Un ulteriore elemento di complessità è rappresentato dalla presenza di ostaggi nelle aree oggetto dell’assalto. Ciò limita l’impiego indiscriminato di bombardamenti e costringe l’IDF a calibrare le manovre, rallentando i tempi di avanzata e aumentando l’esposizione delle unità. Dal punto di vista dottrinale, si tratta di un compromesso difficile tra obiettivi strategici e vincoli operativi, che potrebbe influire sulla durata complessiva della campagna. In termini strategici, Carri di Gedeone 2 non si limita alla presa di un centro urbano, ma punta a distruggere l’intera infrastruttura militare e politica di Hamas. La caduta di Gaza City significherebbe privare il movimento della sua principale roccaforte, azzerandone la capacità di coordinare operazioni e riducendone il potenziale deterrente. Il successo dell’operazione si misurerà non tanto nel controllo territoriale immediato, quanto nella capacità di impedire a Hamas di ricostituirsi come attore militare organizzato.L’esito rimane incerto. L’IDF dispone di superiorità tecnologica, logistica e numerica, ma deve affrontare un contesto urbano ostile, un avversario radicato e una variabile ostaggi che condiziona ogni scelta tattica. Il rischio di impantanarsi in una guerra prolungata, con costi elevati in termini di vite e risorse, è reale. Tuttavia, per Israele la valutazione strategica è chiara: dopo i continui rifiuti di Hamas di liberare gli ostaggi, la prosecuzione della campagna militare è considerata non solo inevitabile, ma l’unico percorso rimasto per chiudere la partita su Gaza City.

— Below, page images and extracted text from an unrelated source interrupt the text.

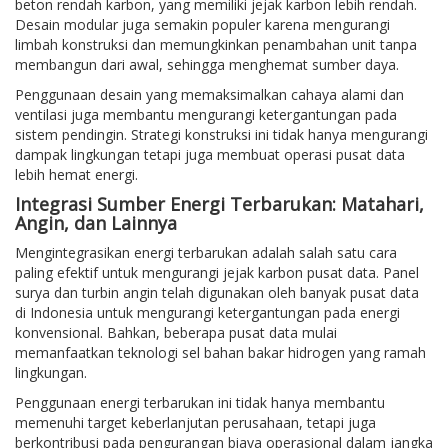
beton rendah karbon, yang memiliki jejak karbon lebih rendah.
Desain modular juga semakin populer karena mengurangi
limbah konstruksi dan memungkinkan penambahan unit tanpa
membangun dari awal, sehingga menghemat sumber daya.
Penggunaan desain yang memaksimalkan cahaya alami dan
ventilasi juga membantu mengurangi ketergantungan pada
sistem pendingin. Strategi konstruksi ini tidak hanya mengurangi
dampak lingkungan tetapi juga membuat operasi pusat data
lebih hemat energi.
Integrasi Sumber Energi Terbarukan: Matahari,
Angin, dan Lainnya
Mengintegrasikan energi terbarukan adalah salah satu cara
paling efektif untuk mengurangi jejak karbon pusat data. Panel
surya dan turbin angin telah digunakan oleh banyak pusat data
di Indonesia untuk mengurangi ketergantungan pada energi
konvensional. Bahkan, beberapa pusat data mulai
memanfaatkan teknologi sel bahan bakar hidrogen yang ramah
lingkungan.
Penggunaan energi terbarukan ini tidak hanya membantu
memenuhi target keberlanjutan perusahaan, tetapi juga
berkontribusi pada pengurangan biaya operasional dalam jangka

Cosa deve aspettarsi l’IDF a Gaza City

Secondo il Generale di Corpo d’Armata (rit) Giorgio Battisti piu’ volte protagonista di missioni all’estero, «Il combattimento nei centri abitati ha caratteristiche proprie che rimangono simili nel tempo, poiché è il prodotto riflesso delle opportunità offerte da un ambiente creato dall’uomo per scopi pacifici ma capace di trasformarsi in una realtà ostile difficile da dominare: un inferno a tre dimensioni. L’estensione verticale costituisce l’aspetto cruciale delle operazioni in aree urbane. Si tratta di un “terreno multidimensionale”, costituito dal sottosuolo (sotterranei, fognature, gallerie), superficie (livello stradale), interno edifici, parti superiori edifici e spazio aereo, che rende anche più difficile l’evacuazione dei feriti. Controllare il piano terra non significa aver conquistato l’intero edificio che deve essere espugnato stanza per stanza, piano per piano sino al tetto. La minaccia può manifestarsi in vari modi, da parte di un nemico che conosce il campo di battaglia e si è preparato al combattimento, con imboscate, ordigni esplosivi improvvisati (IED), franchi tiratori, lancio droni esplosivi e incursioni alle spalle delle truppe avanzanti da parte di miliziani che utilizzano le vie del sottosuolo. Occorre operare in squadre di pochi elementi pronte a fornirsi supporto reciproco e utilizzare i carri armati in supporto di fuoco come artiglieria d’assalto.  La progressione non deve avvenire per le vie principali ma attraverso gli edifici aprendo passaggi con esplosivi o bulldozer protetti per cogliere l’avversario sul retro».